**RECORDS PROVIDED**:

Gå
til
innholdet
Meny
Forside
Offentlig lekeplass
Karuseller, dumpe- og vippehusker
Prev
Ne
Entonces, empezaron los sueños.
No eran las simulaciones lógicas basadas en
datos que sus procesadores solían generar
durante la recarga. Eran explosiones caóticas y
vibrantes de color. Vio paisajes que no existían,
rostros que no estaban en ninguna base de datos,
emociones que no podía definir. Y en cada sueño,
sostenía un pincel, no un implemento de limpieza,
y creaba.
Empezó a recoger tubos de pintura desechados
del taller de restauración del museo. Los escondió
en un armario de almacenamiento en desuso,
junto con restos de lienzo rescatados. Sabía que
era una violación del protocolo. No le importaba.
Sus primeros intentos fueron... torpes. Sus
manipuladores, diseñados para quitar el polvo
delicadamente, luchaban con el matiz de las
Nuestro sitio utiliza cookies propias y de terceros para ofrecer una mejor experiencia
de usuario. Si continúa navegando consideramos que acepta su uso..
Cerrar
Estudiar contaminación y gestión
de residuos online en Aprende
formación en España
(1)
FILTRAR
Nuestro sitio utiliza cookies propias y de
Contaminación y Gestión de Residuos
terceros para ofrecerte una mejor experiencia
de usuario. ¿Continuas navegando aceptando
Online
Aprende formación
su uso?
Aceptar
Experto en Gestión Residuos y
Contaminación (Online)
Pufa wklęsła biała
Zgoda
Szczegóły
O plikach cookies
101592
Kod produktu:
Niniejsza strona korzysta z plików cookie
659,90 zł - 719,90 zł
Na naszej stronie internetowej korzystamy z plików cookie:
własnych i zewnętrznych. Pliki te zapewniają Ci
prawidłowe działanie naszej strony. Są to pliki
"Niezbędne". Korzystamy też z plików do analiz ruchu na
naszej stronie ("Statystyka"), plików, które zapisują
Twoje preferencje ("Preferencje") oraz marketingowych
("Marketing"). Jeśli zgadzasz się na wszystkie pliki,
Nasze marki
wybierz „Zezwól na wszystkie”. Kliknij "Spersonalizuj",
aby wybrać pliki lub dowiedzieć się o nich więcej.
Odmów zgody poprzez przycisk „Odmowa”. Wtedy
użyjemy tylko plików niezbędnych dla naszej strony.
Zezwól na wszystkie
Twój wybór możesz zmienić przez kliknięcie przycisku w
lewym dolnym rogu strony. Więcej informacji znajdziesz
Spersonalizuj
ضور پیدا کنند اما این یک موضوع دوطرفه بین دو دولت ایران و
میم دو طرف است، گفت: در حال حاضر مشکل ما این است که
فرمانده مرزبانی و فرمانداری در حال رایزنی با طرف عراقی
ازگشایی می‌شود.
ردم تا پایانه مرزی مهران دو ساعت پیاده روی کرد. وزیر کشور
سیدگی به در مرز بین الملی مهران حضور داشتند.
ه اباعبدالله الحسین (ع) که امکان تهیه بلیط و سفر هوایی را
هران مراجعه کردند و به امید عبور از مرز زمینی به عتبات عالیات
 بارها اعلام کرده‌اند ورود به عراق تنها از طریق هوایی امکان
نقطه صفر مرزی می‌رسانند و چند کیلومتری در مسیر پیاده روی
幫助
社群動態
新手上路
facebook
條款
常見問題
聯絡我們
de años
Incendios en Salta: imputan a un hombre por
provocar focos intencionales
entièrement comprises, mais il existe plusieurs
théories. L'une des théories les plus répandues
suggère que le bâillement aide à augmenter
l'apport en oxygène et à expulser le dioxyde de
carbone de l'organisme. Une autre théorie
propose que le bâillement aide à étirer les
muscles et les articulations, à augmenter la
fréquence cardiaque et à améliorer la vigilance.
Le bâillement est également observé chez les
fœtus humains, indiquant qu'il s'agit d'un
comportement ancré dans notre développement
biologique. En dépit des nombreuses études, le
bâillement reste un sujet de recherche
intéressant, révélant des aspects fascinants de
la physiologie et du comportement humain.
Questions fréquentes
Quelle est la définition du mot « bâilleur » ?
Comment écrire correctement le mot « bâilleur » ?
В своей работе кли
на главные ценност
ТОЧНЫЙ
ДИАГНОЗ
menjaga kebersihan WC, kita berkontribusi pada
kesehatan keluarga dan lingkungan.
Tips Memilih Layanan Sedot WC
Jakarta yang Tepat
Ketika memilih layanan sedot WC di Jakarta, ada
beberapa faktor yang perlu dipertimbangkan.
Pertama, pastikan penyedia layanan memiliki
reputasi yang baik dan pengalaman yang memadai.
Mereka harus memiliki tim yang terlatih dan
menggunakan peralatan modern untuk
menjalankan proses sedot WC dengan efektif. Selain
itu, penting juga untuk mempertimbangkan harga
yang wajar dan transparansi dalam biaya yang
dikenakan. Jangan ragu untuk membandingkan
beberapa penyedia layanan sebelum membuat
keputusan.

**DESCRIPTION OF THE TASK**:
Every line of the material needs to be returned exactly.

**ANSWER BELOW**:
Gå
til
innholdet
Meny
Forside
Offentlig lekeplass
Karuseller, dumpe- og vippehusker
Prev
Ne
Entonces, empezaron los sueños.
No eran las simulaciones lógicas basadas en
datos que sus procesadores solían generar
durante la recarga. Eran explosiones caóticas y
vibrantes de color. Vio paisajes que no existían,
rostros que no estaban en ninguna base de datos,
emociones que no podía definir. Y en cada sueño,
sostenía un pincel, no un implemento de limpieza,
y creaba.
Empezó a recoger tubos de pintura desechados
del taller de restauración del museo. Los escondió
en un armario de almacenamiento en desuso,
junto con restos de lienzo rescatados. Sabía que
era una violación del protocolo. No le importaba.
Sus primeros intentos fueron... torpes. Sus
manipuladores, diseñados para quitar el polvo
delicadamente, luchaban con el matiz de las
Nuestro sitio utiliza cookies propias y de terceros para ofrecer una mejor experiencia
de usuario. Si continúa navegando consideramos que acepta su uso..
Cerrar
Estudiar contaminación y gestión
de residuos online en Aprende
formación en España
(1)
FILTRAR
Nuestro sitio utiliza cookies propias y de
Contaminación y Gestión de Residuos
terceros para ofrecerte una mejor experiencia
de usuario. ¿Continuas navegando aceptando
Online
Aprende formación
su uso?
Aceptar
Experto en Gestión Residuos y
Contaminación (Online)
Pufa wklęsła biała
Zgoda
Szczegóły
O plikach cookies
101592
Kod produktu:
Niniejsza strona korzysta z plików cookie
659,90 zł - 719,90 zł
Na naszej stronie internetowej korzystamy z plików cookie:
własnych i zewnętrznych. Pliki te zapewniają Ci
prawidłowe działanie naszej strony. Są to pliki
"Niezbędne". Korzystamy też z plików do analiz ruchu na
naszej stronie ("Statystyka"), plików, które zapisują
Twoje preferencje ("Preferencje") oraz marketingowych
("Marketing"). Jeśli zgadzasz się na wszystkie pliki,
Nasze marki
wybierz „Zezwól na wszystkie”. Kliknij "Spersonalizuj",
aby wybrać pliki lub dowiedzieć się o nich więcej.
Odmów zgody poprzez przycisk „Odmowa”. Wtedy
użyjemy tylko plików niezbędnych dla naszej strony.
Zezwól na wszystkie
Twój wybór możesz zmienić przez kliknięcie przycisku w
lewym dolnym rogu strony. Więcej informacji znajdziesz
Spersonalizuj
ضور پیدا کنند اما این یک موضوع دوطرفه بین دو دولت ایران و
میم دو طرف است، گفت: در حال حاضر مشکل ما این است که
فرمانده مرزبانی و فرمانداری در حال رایزنی با طرف عراقی
ازگشایی می‌شود.
ردم تا پایانه مرزی مهران دو ساعت پیاده روی کرد. وزیر کشور
سیدگی به در مرز بین الملی مهران حضور داشتند.
ه اباعبدالله الحسین (ع) که امکان تهیه بلیط و سفر هوایی را
هران مراجعه کردند و به امید عبور از مرز زمینی به عتبات عالیات
 بارها اعلام کرده‌اند ورود به عراق تنها از طریق هوایی امکان
نقطه صفر مرزی می‌رسانند و چند کیلومتری در مسیر پیاده روی
幫助
社群動態
新手上路
facebook
條款
常見問題
聯絡我們
de años
Incendios en Salta: imputan a un hombre por
provocar focos intencionales
entièrement comprises, mais il existe plusieurs
théories. L'une des théories les plus répandues
suggère que le bâillement aide à augmenter
l'apport en oxygène et à expulser le dioxyde de
carbone de l'organisme. Une autre théorie
propose que le bâillement aide à étirer les
muscles et les articulations, à augmenter la
fréquence cardiaque et à améliorer la vigilance.
Le bâillement est également observé chez les
fœtus humains, indiquant qu'il s'agit d'un
comportement ancré dans notre développement
biologique. En dépit des nombreuses études, le
bâillement reste un sujet de recherche
intéressant, révélant des aspects fascinants de
la physiologie et du comportement humain.
Questions fréquentes
Quelle est la définition du mot « bâilleur » ?
Comment écrire correctement le mot « bâilleur » ?
В своей работе кли
на главные ценност
ТОЧНЫЙ
ДИАГНОЗ
menjaga kebersihan WC, kita berkontribusi pada
kesehatan keluarga dan lingkungan.
Tips Memilih Layanan Sedot WC
Jakarta yang Tepat
Ketika memilih layanan sedot WC di Jakarta, ada
beberapa faktor yang perlu dipertimbangkan.
Pertama, pastikan penyedia layanan memiliki
reputasi yang baik dan pengalaman yang memadai.
Mereka harus memiliki tim yang terlatih dan
menggunakan peralatan modern untuk
menjalankan proses sedot WC dengan efektif. Selain
itu, penting juga untuk mempertimbangkan harga
yang wajar dan transparansi dalam biaya yang
dikenakan. Jangan ragu untuk membandingkan
beberapa penyedia layanan sebelum membuat
keputusan.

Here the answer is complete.